As casual – joyful even – as he makes it sound, there is definitely still a lot of anger in the music THOUGHTCRIMES make. A lot of it comes from Rymer himself, who in this project plays a far more hands-on role as songwriter and guitarist, while also handling synths, programming and drums, of course. When we ask him where the urgency and fury we hear on the record comes from, he explains. “It just depends on the day. It depends on how you feel. It’s very emotionally driven, and I feel like a lot of extreme emotions can dictate how I approach the writing process. I find when I’m in a happier mood I can actually write angrier music, because it’s more fun. If I’m really frustrated or angry I’m not as productive – that’s just gonna get in the way of progress.”
Of course, it’s not all Rymer either. He’s very quick to emphasise that THOUGHTCRIMES wouldn’t work without a central component of collaboration, of opening himself and his ideas up to the loving scrutiny of his bandmates. “I can only bring it to a certain point. And where I have my limits is where my collaborators can elevate and complete arrangements and songs. For instance, with Brian [Sullivan, guitar] and I, he will always have a lead melody that just makes everything cohesive – something I would never think of… It’s the same thing with Rick [Pepa, vocals], and Russ [Savaresa, guitar], who wrote two songs completely on guitar.”
“It’s not like I wanted this to be a solo venture,” he continues. “I want it to be collaborative. I prefer it that way. And even now there’s new material where Cody [Hosza, bass] is the songwriter and I’m just fortunate because my best friends are all musical geniuses in their own right. That’s what this band is. It’s personal. Everyone here is really close, it’s like this inner circle of friendship where you feel safe, you can be vulnerable. You can get out of your lane and know that you’re okay.”

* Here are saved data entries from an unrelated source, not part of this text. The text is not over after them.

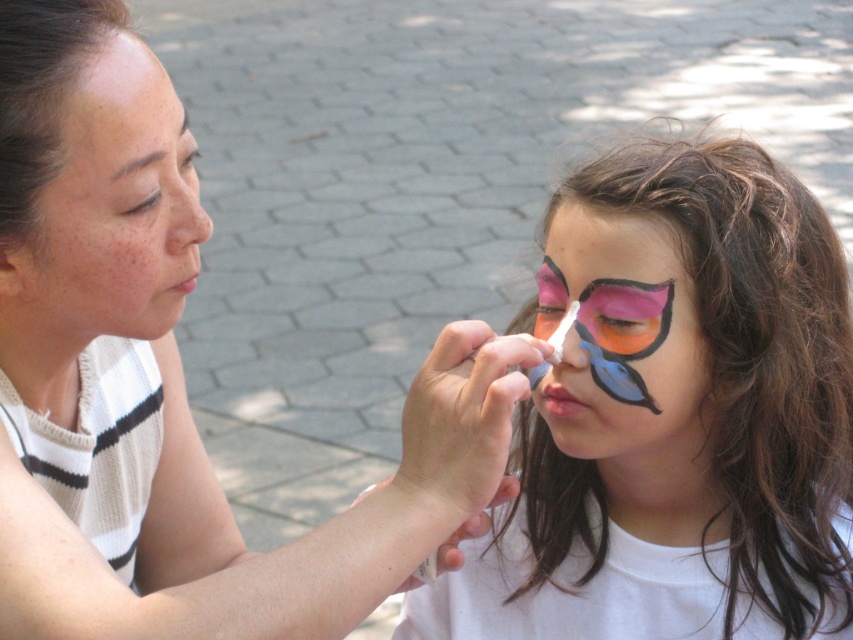 You are a photographer standing 2 feet away from the scene. You want to take a closeup shot of the smooth skin at upper left without the matte white shirt at center appearing in the frame. Is this possible given their current positions?

The distance between the matte white shirt at center and the smooth skin at upper left is 3.02 inches. Since you are 2 feet away, which is approximately 24 inches, you can adjust your angle or zoom to focus on the smooth skin at upper left while keeping the matte white shirt at center out of the frame as they are separated by a sufficient distance. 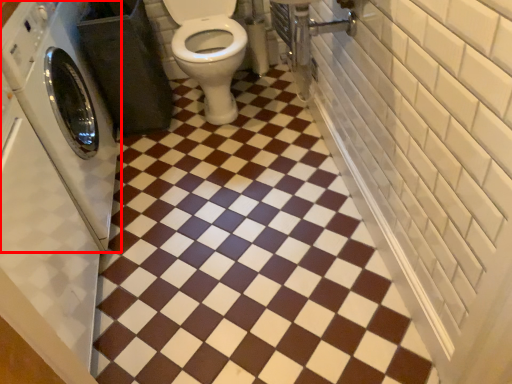 Question: From the image's perspective, where is washing machine (annotated by the red box) located relative to ceramic tile?

Choices:
 (A) below
 (B) above

Answer: (B)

Equally important however is knowing when to walk away from an idea. Rymer details “gigs” of random parts littered through Dropbox folders that may never see the light of day. “It’s just a matter of if it no longer inspires you and if it no longer serves a song and if the context is not making sense,” he offers. “The easy part is making chaos and just going fast and doing accents and blastbeats. That’s fine. But those parts don’t matter if you don’t have the anchor or a hook or a melody or something to latch onto and to have that contrast.”
It’s all part and parcel of a refining process that – at least in Altered Pasts’ case – has produced some solid gold. Whether it’s a DILLINGER-esque neck-wrecker, something more ethereal and melodic, or the quiet sparsity of a track like Hai Un Accendino, Rymer and co. have on their hands a collection of songs that should see them ease further and further into a niche of their own – and long may it continue. “I just want to keep doing it,” he concludes. “I don’t expect an overnight success, but I’d like to see the band grow. I just enjoy making music with my friends and there’s nothing like being in the studio where you’re feeding off of your collaborators.”
Altered Pasts is out now via Pure Noise Records.